- Opening Delimiter -

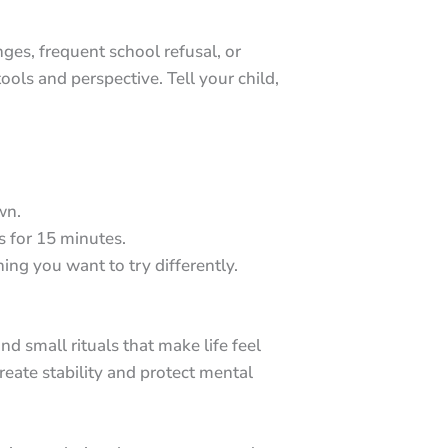
ges, frequent school refusal, or
ols and perspective. Tell your child,
wn.
 for 15 minutes.
ing you want to try differently.
nd small rituals that make life feel
eate stability and protect mental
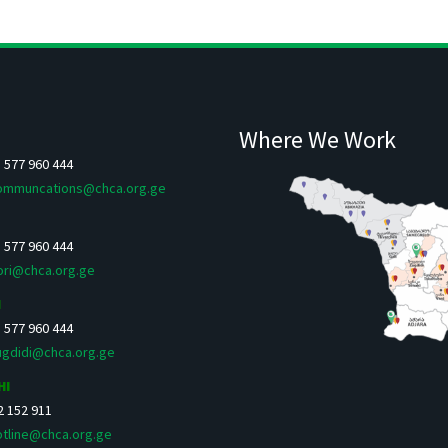
Where We Work
5 577 960 444
ommuncations@chca.org.ge
5 577 960 444
ori@chca.org.ge
I
5 577 960 444
ugdidi@chca.org.ge
HI
 2 152 911
otline@chca.org.ge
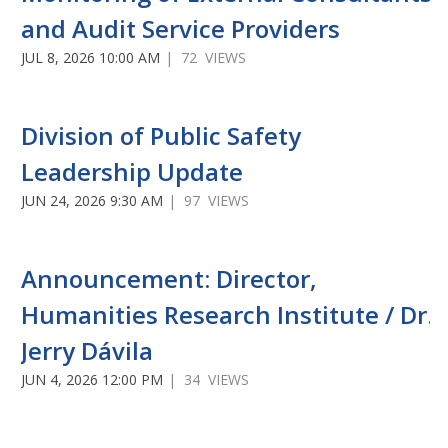
and Audit Service Providers
JUL 8, 2026 10:00 AM
| 72 VIEWS
Division of Public Safety
Leadership Update
JUN 24, 2026 9:30 AM
| 97 VIEWS
Announcement: Director,
Humanities Research Institute / Dr.
Jerry Dávila
JUN 4, 2026 12:00 PM
| 34 VIEWS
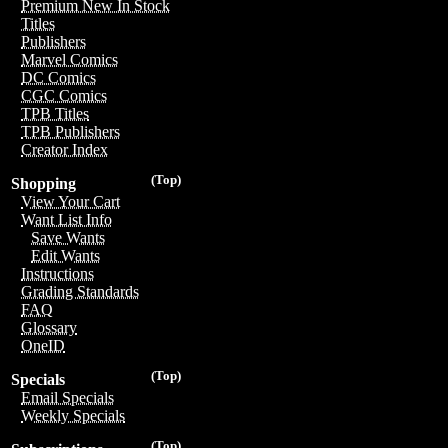
Premium New In Stock
Titles
Publishers
Marvel Comics
DC Comics
CGC Comics
TPB Titles
TPB Publishers
Creator Index
(Top)
Shopping
View Your Cart
Want List Info
Save Wants
Edit Wants
Instructions
Grading Standards
FAQ
Glossary
OneID
(Top)
Specials
Email Specials
Weekly Specials
(Top)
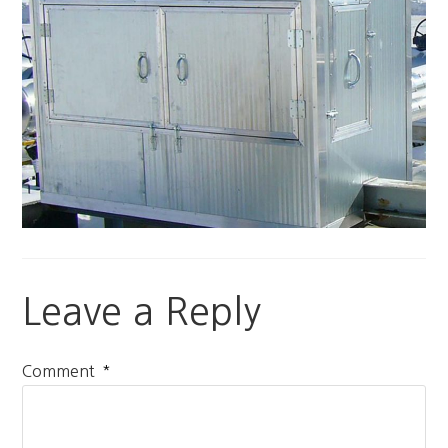
Leave a Reply
*
Comment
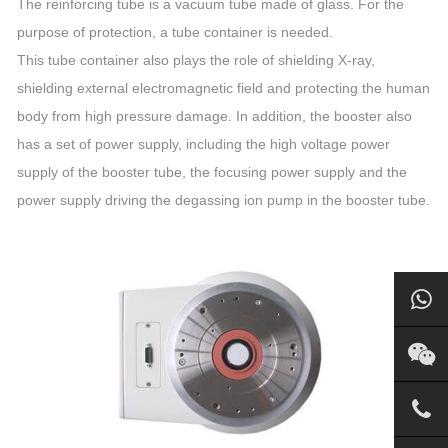
The reinforcing tube is a vacuum tube made of glass. For the
purpose of protection, a tube container is needed.
This tube container also plays the role of shielding X-ray,
shielding external electromagnetic field and protecting the human
body from high pressure damage. In addition, the booster also
has a set of power supply, including the high voltage power
supply of the booster tube, the focusing power supply and the
power supply driving the degassing ion pump in the booster tube.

- Closing Delimiter -

## WORK TO BE COMPLETED
Please write out only the material above, exactly, from its first line through the line that contains "JUN 4, 2026 12:00 PM", and include no pictures.

## SOLUTION TO THE PROBLEM
ges, frequent school refusal, or
ols and perspective. Tell your child,
wn.
 for 15 minutes.
ing you want to try differently.
nd small rituals that make life feel
eate stability and protect mental
Where We Work
5 577 960 444
ommuncations@chca.org.ge
5 577 960 444
ori@chca.org.ge
I
5 577 960 444
ugdidi@chca.org.ge
HI
 2 152 911
otline@chca.org.ge
and Audit Service Providers
JUL 8, 2026 10:00 AM
| 72 VIEWS
Division of Public Safety
Leadership Update
JUN 24, 2026 9:30 AM
| 97 VIEWS
Announcement: Director,
Humanities Research Institute / Dr.
Jerry Dávila
JUN 4, 2026 12:00 PM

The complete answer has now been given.